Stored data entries

──────

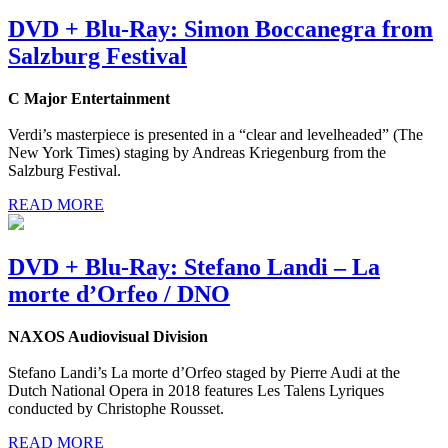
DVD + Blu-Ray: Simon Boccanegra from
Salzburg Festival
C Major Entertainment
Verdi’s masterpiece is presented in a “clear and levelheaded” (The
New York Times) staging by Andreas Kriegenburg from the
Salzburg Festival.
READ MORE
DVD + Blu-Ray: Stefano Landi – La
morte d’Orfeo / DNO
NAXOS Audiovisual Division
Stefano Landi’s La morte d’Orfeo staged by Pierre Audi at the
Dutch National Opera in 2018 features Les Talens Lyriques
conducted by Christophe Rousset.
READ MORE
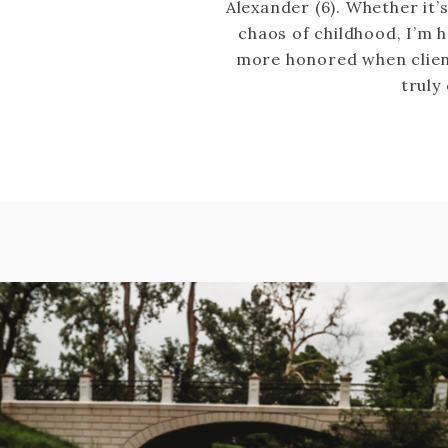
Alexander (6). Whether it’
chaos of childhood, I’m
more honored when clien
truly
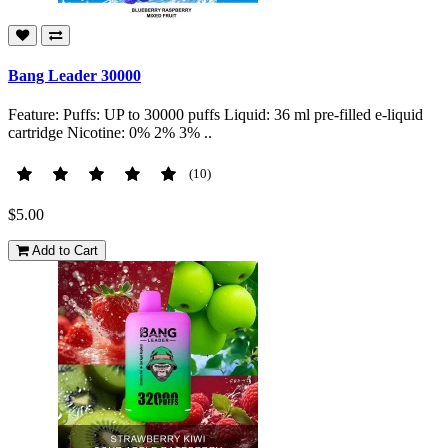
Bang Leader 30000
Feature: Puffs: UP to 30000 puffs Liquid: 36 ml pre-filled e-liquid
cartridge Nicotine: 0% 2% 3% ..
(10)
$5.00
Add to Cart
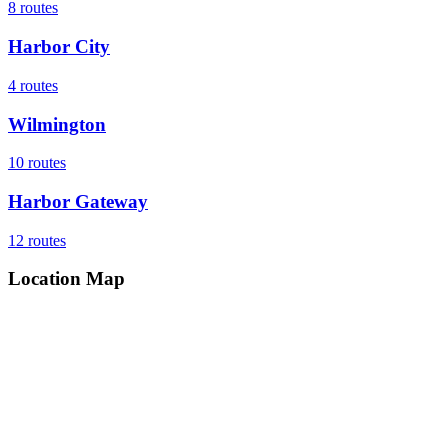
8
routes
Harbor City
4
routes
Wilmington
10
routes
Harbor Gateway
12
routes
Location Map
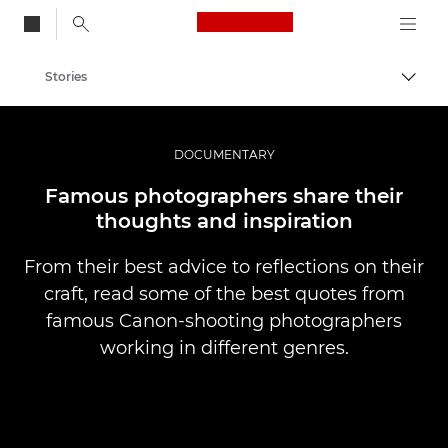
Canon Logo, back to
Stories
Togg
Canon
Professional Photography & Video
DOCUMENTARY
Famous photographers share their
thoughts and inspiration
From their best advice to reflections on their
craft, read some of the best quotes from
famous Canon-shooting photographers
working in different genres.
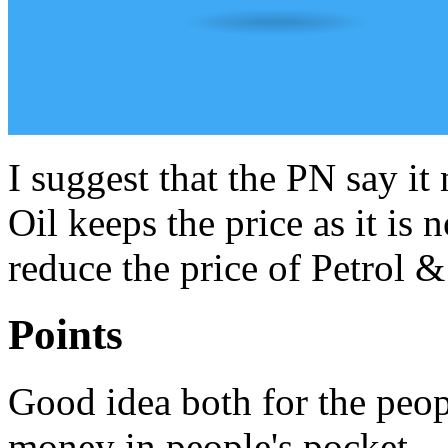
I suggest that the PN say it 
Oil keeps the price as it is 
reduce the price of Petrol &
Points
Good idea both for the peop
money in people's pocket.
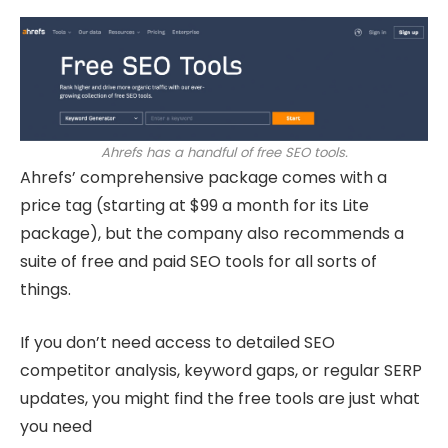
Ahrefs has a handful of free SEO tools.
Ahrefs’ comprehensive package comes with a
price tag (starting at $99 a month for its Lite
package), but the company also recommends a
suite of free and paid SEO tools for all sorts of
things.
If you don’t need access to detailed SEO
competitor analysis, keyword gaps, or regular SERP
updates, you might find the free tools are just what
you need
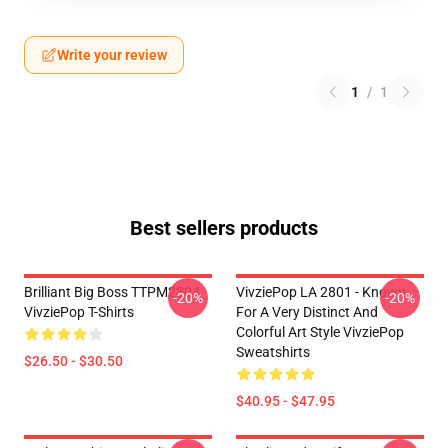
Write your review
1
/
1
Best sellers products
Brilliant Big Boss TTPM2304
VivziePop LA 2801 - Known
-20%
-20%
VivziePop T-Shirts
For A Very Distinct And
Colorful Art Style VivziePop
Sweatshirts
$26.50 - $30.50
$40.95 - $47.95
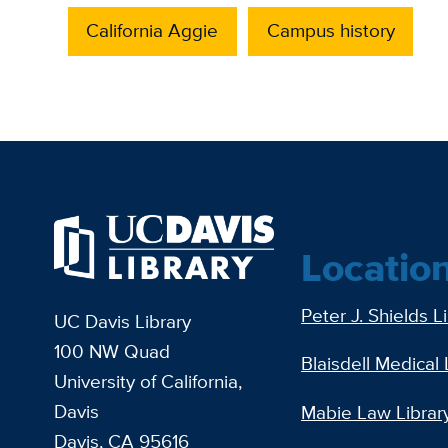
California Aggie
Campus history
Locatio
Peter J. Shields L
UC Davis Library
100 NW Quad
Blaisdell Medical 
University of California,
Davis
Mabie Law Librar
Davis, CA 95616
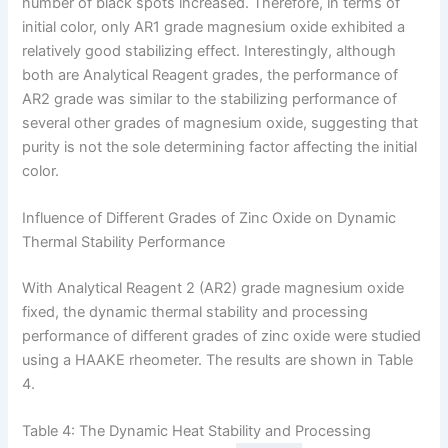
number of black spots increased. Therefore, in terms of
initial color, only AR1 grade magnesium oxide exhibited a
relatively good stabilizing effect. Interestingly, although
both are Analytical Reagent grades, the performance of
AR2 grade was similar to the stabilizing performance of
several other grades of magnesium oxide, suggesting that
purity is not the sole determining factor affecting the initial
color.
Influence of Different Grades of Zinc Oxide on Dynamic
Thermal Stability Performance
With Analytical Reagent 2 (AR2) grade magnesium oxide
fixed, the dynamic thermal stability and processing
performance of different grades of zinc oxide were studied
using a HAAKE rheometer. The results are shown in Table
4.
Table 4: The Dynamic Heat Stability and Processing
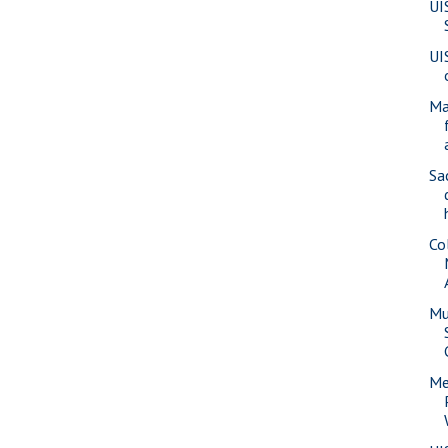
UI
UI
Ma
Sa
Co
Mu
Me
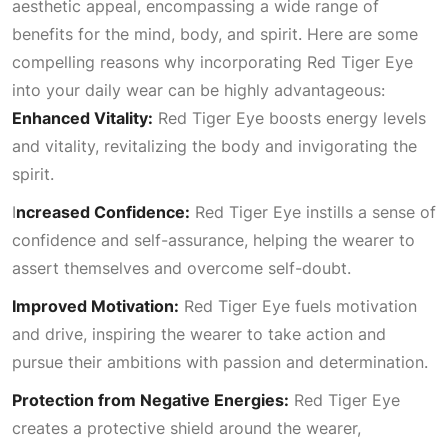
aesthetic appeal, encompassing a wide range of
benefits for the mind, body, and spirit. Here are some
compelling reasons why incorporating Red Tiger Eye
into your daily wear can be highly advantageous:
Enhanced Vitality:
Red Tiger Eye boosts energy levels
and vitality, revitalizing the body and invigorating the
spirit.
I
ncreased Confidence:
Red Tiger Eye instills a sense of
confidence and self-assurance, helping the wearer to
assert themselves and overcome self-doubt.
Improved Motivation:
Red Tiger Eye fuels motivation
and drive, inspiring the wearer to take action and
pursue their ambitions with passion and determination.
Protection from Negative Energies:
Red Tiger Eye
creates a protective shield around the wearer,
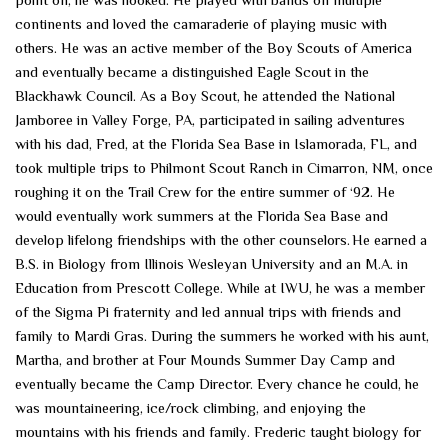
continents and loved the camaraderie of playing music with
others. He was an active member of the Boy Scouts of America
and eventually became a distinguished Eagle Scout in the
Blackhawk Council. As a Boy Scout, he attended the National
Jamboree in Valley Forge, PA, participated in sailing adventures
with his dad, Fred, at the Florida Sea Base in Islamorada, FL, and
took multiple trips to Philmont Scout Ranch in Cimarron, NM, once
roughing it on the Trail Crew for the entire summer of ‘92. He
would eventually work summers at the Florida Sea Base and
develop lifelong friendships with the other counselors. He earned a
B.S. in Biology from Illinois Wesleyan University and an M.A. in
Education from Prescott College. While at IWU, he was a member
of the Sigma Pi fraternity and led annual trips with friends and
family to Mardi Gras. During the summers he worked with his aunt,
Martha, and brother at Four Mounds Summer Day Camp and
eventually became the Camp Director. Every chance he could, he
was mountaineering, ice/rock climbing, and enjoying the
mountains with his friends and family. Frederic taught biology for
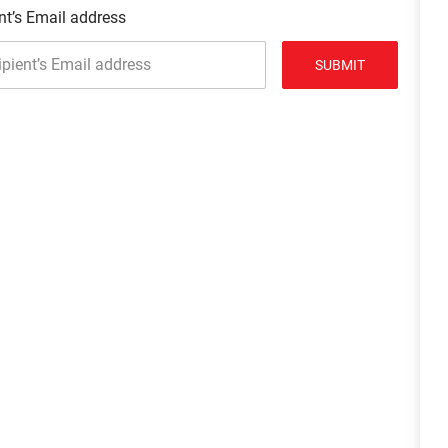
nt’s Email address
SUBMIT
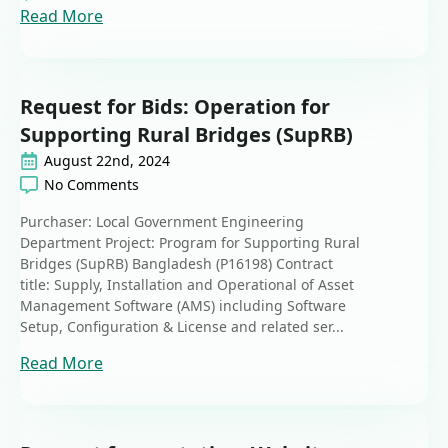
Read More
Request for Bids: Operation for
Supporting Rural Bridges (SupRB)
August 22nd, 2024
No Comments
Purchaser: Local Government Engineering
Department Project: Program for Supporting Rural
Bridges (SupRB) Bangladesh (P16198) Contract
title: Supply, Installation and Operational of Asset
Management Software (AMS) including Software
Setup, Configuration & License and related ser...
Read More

──────

■ THE TASK ■
Return the stretch of data that begins with the line showing "competitor analysis, keyword" and goes on through the line showing "number of black", exactly, with pictures removed.

■ EXERCISE SOLUTION ■
competitor analysis, keyword gaps, or regular SERP
updates, you might find the free tools are just what
you need
Write your review
1
/
1
Best sellers products
Brilliant Big Boss TTPM2304
VivziePop LA 2801 - Known
-20%
-20%
VivziePop T-Shirts
For A Very Distinct And
Colorful Art Style VivziePop
Sweatshirts
$26.50 - $30.50
$40.95 - $47.95
California Aggie
Campus history
Locatio
Peter J. Shields L
UC Davis Library
100 NW Quad
Blaisdell Medical 
University of California,
Davis
Mabie Law Librar
Davis, CA 95616
number of black spots increased. Therefore, in terms of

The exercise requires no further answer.